Structure and deformation behavior under static and cyclic tension as well as alternating bending of the heat resistant 12Cr1MoV steel subjected to the zirconium ion beam irradiation was studied. It is shown that as a result of such treatment ultra-fine particles of zirconates with the characteristic size of about ~ 100 µm were formed in the subsurface layer with the thickness of up to several microns. Increasing of ultimate strength by 15% as well as decrease of value of the elongation at failure down to 19% take place that is related to bulk substrate structure modification to occur during the ion beam irradiation.
It is found that formation of the modified surface layer tends to increases the fatigue durability by 2-3 times at cyclic tension tests. This may be partly related to the softening of the subsurface layer of 100- 150 µm thickness that ensures decreasing power of stress concentrators to occur under fatigue tests. The certain hardening of bulk heat-resistant steel can be also responsible for increasing mechanical properties.
It is shown that for the case of LCF due to localized plastic flow the difference in growth rate of the main crack in specimens of both types is differed by a factor of 3. For the case of HCF the intensity of plastic deformation processes is less but the difference of the rate of the main crack propagation for specimens in the as-received state and irradiated ones is varied by a factor of two.

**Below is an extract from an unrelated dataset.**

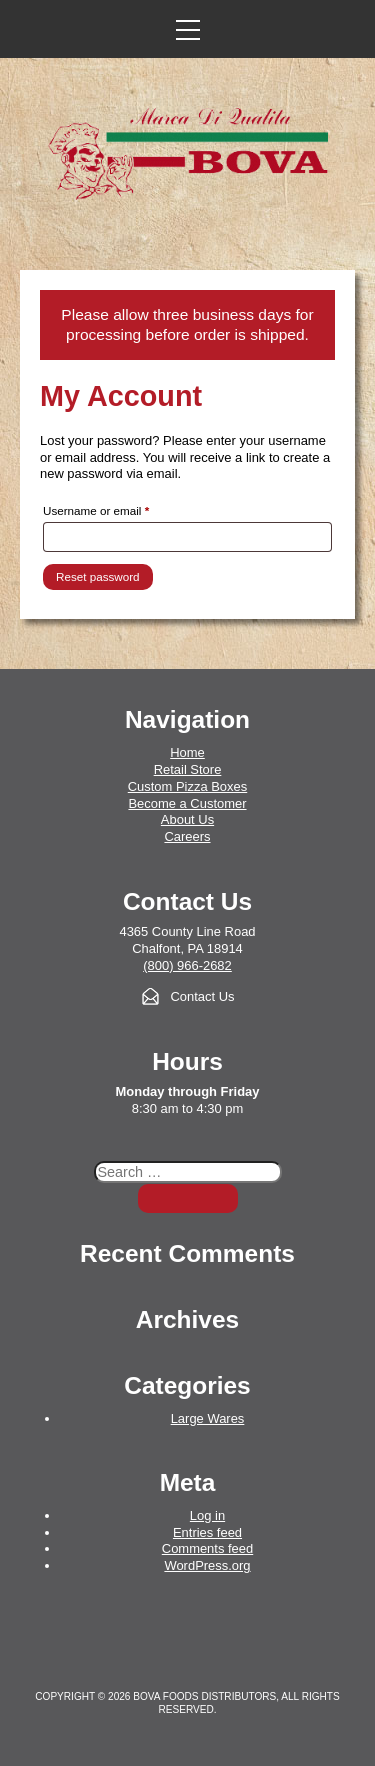 The width and height of the screenshot is (375, 1766). What do you see at coordinates (188, 786) in the screenshot?
I see `Custom Pizza Boxes` at bounding box center [188, 786].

At cyclic alternating bending the main crack nucleation in specimens of both types occurs at nearly equal numbers of cycles that is associated with the periodic occurrence of tensile and compressive stresses in the surface layer. However, at the subsequent stage of steady fatigue crack growth the propagation rate is about 2 times lower since the softened modified surface layer ensures effective redistribution of stresses, as well as dispersing stress concentration at the grain boundaries. This lowers stress intensity in the vicinity of main fatigue crack tip as well.
The offered surface treatment technique cannot be characterizedas exactly surface modification since high local temperatures during irradiation lead to structure modification at depths that substantially exceed ones where Zr ions can penetrate. The observed effects of changing mechanical properties under static and cyclic loading might be interpreted from a multi-scale viewpoint: Zr-doped surface layer (units of microns) - thermally softened (annealed) layer (up to 100- 120 µm) - hardened due to cyclic short time influence core layer. The most effective behavior of such multilayered systems takes place under cyclic loading.